Где-то там, на самом дне таилось понимание, но до него, не задохнувшись изумлением, не захлебнувшись восторгом, не дотянуться.
Имя имен
Да не отмоешься,
если вся кровь да как с гуся беда
и разбито корыто.
Вместо икон
станут Страшным судом —
по себе — нас судить зеркала.
Имя Имен
вырвет с корнем все то, что до срока,
до срока зарыто.
В сито времен
бросит боль да былинку,
чтоб истиной к сроку взошла.
Ошеломленных, сбитых с ног, голос волок их по острым рваным камням ритма, вздергивал на кочки рифм, не давая опомниться, бросал по ухабам метафор.

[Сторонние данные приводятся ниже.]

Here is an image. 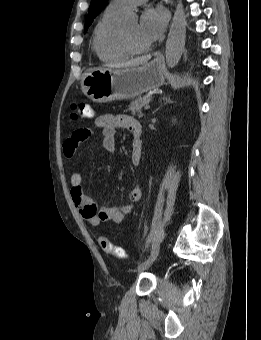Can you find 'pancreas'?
<instances>
[{
  "mask_svg": "<svg viewBox=\"0 0 261 340\" xmlns=\"http://www.w3.org/2000/svg\"><path fill=\"white\" fill-rule=\"evenodd\" d=\"M149 102H150L149 98L146 99L136 98L131 102L129 110L131 111L132 115L142 117L143 116L142 107L149 104Z\"/></svg>",
  "mask_w": 261,
  "mask_h": 340,
  "instance_id": "1",
  "label": "pancreas"
}]
</instances>
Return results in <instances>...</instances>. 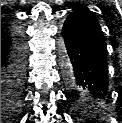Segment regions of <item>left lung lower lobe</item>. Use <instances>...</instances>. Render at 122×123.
<instances>
[{
	"label": "left lung lower lobe",
	"mask_w": 122,
	"mask_h": 123,
	"mask_svg": "<svg viewBox=\"0 0 122 123\" xmlns=\"http://www.w3.org/2000/svg\"><path fill=\"white\" fill-rule=\"evenodd\" d=\"M61 54L63 81L73 98L108 97L107 48L99 27L70 14L62 28Z\"/></svg>",
	"instance_id": "obj_1"
}]
</instances>
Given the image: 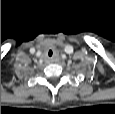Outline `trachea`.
I'll list each match as a JSON object with an SVG mask.
<instances>
[{"label": "trachea", "instance_id": "trachea-1", "mask_svg": "<svg viewBox=\"0 0 115 114\" xmlns=\"http://www.w3.org/2000/svg\"><path fill=\"white\" fill-rule=\"evenodd\" d=\"M48 55L51 57L53 55V51L49 50Z\"/></svg>", "mask_w": 115, "mask_h": 114}]
</instances>
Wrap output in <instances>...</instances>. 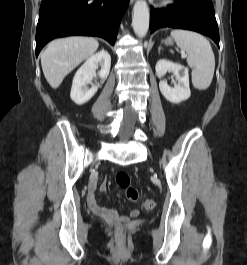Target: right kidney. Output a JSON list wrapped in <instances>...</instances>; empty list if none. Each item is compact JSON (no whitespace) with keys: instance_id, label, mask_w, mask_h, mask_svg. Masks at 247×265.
<instances>
[{"instance_id":"right-kidney-1","label":"right kidney","mask_w":247,"mask_h":265,"mask_svg":"<svg viewBox=\"0 0 247 265\" xmlns=\"http://www.w3.org/2000/svg\"><path fill=\"white\" fill-rule=\"evenodd\" d=\"M111 57L110 54L101 50L100 52L92 55L86 60V62L76 72L70 97L77 104L82 105L89 101L97 92L98 85L92 84L91 88L88 87L91 84L93 77L96 76V70L100 67L98 76L100 79H106L110 72Z\"/></svg>"}]
</instances>
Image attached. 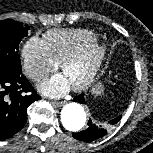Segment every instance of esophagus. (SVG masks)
I'll list each match as a JSON object with an SVG mask.
<instances>
[{
  "label": "esophagus",
  "mask_w": 153,
  "mask_h": 153,
  "mask_svg": "<svg viewBox=\"0 0 153 153\" xmlns=\"http://www.w3.org/2000/svg\"><path fill=\"white\" fill-rule=\"evenodd\" d=\"M52 104L54 106H57V107H62L65 104V102H63V101H53Z\"/></svg>",
  "instance_id": "34e87169"
}]
</instances>
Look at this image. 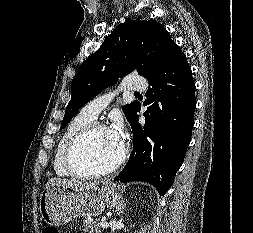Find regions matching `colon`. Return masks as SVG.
<instances>
[{
    "label": "colon",
    "mask_w": 253,
    "mask_h": 233,
    "mask_svg": "<svg viewBox=\"0 0 253 233\" xmlns=\"http://www.w3.org/2000/svg\"><path fill=\"white\" fill-rule=\"evenodd\" d=\"M43 233H60V231L56 227L48 226L44 228Z\"/></svg>",
    "instance_id": "5ec220e1"
}]
</instances>
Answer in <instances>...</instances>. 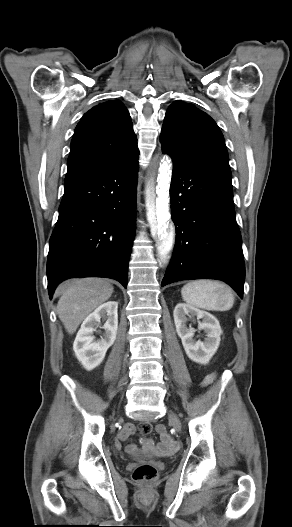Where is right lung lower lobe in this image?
<instances>
[{
	"label": "right lung lower lobe",
	"mask_w": 292,
	"mask_h": 527,
	"mask_svg": "<svg viewBox=\"0 0 292 527\" xmlns=\"http://www.w3.org/2000/svg\"><path fill=\"white\" fill-rule=\"evenodd\" d=\"M138 154L68 167L47 260L50 299L71 277H107L127 286L135 236Z\"/></svg>",
	"instance_id": "98d812e1"
}]
</instances>
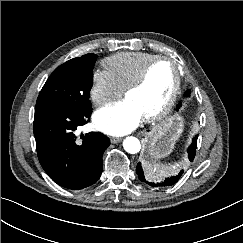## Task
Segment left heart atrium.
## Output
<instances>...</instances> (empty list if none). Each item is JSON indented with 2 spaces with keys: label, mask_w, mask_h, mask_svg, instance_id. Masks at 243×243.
<instances>
[{
  "label": "left heart atrium",
  "mask_w": 243,
  "mask_h": 243,
  "mask_svg": "<svg viewBox=\"0 0 243 243\" xmlns=\"http://www.w3.org/2000/svg\"><path fill=\"white\" fill-rule=\"evenodd\" d=\"M143 117L141 110L125 98L97 110L94 114V124L104 133L120 136L134 130Z\"/></svg>",
  "instance_id": "left-heart-atrium-1"
}]
</instances>
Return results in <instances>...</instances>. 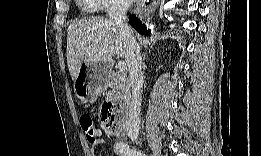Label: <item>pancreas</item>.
Listing matches in <instances>:
<instances>
[{"instance_id": "obj_1", "label": "pancreas", "mask_w": 261, "mask_h": 156, "mask_svg": "<svg viewBox=\"0 0 261 156\" xmlns=\"http://www.w3.org/2000/svg\"><path fill=\"white\" fill-rule=\"evenodd\" d=\"M109 86L112 89V93L115 94L118 101L125 104L130 100V86L125 71H114L110 69L108 72Z\"/></svg>"}]
</instances>
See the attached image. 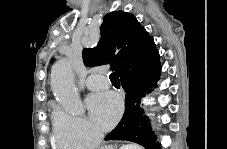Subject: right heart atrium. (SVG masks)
Listing matches in <instances>:
<instances>
[{"instance_id": "1", "label": "right heart atrium", "mask_w": 227, "mask_h": 149, "mask_svg": "<svg viewBox=\"0 0 227 149\" xmlns=\"http://www.w3.org/2000/svg\"><path fill=\"white\" fill-rule=\"evenodd\" d=\"M55 144L61 148L79 149L95 146L101 133L84 117L56 107L52 116Z\"/></svg>"}]
</instances>
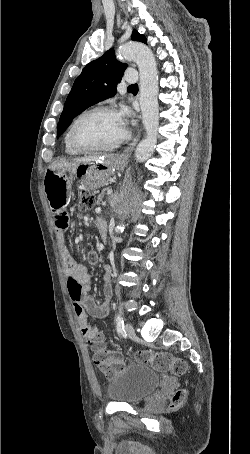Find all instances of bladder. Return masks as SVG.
I'll return each instance as SVG.
<instances>
[{
    "label": "bladder",
    "instance_id": "bladder-1",
    "mask_svg": "<svg viewBox=\"0 0 250 454\" xmlns=\"http://www.w3.org/2000/svg\"><path fill=\"white\" fill-rule=\"evenodd\" d=\"M160 381V374L148 365L130 364L110 378L106 392L114 402L137 403L149 396Z\"/></svg>",
    "mask_w": 250,
    "mask_h": 454
}]
</instances>
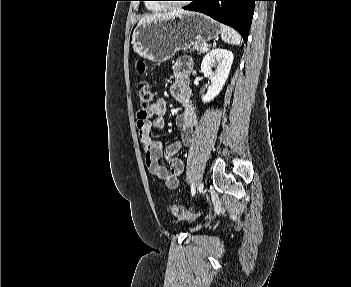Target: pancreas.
<instances>
[{"label":"pancreas","instance_id":"1","mask_svg":"<svg viewBox=\"0 0 351 287\" xmlns=\"http://www.w3.org/2000/svg\"><path fill=\"white\" fill-rule=\"evenodd\" d=\"M204 45H205L204 42H192L186 49H189L190 52L191 51H198L201 53L202 51H204L203 50Z\"/></svg>","mask_w":351,"mask_h":287}]
</instances>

Мы — выродки крыс. Мы — пасынки птиц.
И каждый на треть — патрон.
Лежи и смотри, как ядерный принц
Несёт свою плеть на трон.
Не плачь, не жалей... Кого нам жалеть?
Ведь ты, как и я — сирота.
Ну, что ты? Смелей! Нам нужно лететь...
А ну от винта!
Все от винта!
Долго оглушено молчали.
— Надо глазами почитать, — шепнула Кристина. — Я много слов не разобрала.
— Конечно, надо, — кивнул Кирилл. — Это же стихи.
Ту ночь Яна провела у компьютера: читала, слушала, смотрела, не пытаясь оценить слог, не отвлекаясь на анализ совершенства рифм и образов — знакомясь, познавая.
Бал на все времена! Ах, как сентиментально...
Па-паук — ржавый крест спит в золе наших звезд.
И мелодия вальса так документальна,
Как обычный арест. Как банальный донос.
Как бесплатные танцы на каждом допросе.
Как татарин на вышке, рванувший затвор.
Абсолютный вахтер — и Адольф, и Иосиф.
Дюссельдорфский мясник да пскопской живодер.
Полосатые ритмы с синкопой на пропуске.
Блюзы газовых камер и свинги облав…
Это что? Это — как? Шептала сама себе одно слово, объясняющее и утверждающее: гений.
Она хорошо, очень хорошо знала поэзию, но никогда до и ни разу после не испытывала такой абсолютной опустошенности и такой захлестывающей наполненности стихами. Душу мне до дыр ты пропел… — это осталось.
Башлачёв стал темой следующего занятия ВРС. И второго, и третьего. Зацепил, нанизав души на свой острый отточенный крючок совершенства. Нет, других поэтов не забывали, но СашБаш стал главным.
Горюновка — улица крохотная, тупичок, можно сказать. Карен разгладил сгибы плотной бумаги, развернул. Крепкие синие буквы острым частоколом кололи глаза: СВОБОДУ АЛЕКСАНДРУ БАШЛАЧЁВУ!
Первой остановилась интеллигентная бабушка в вязаной шляпке.
— Извините, юноша, не могу припомнить, за что арестован ваш друг? Память подводит.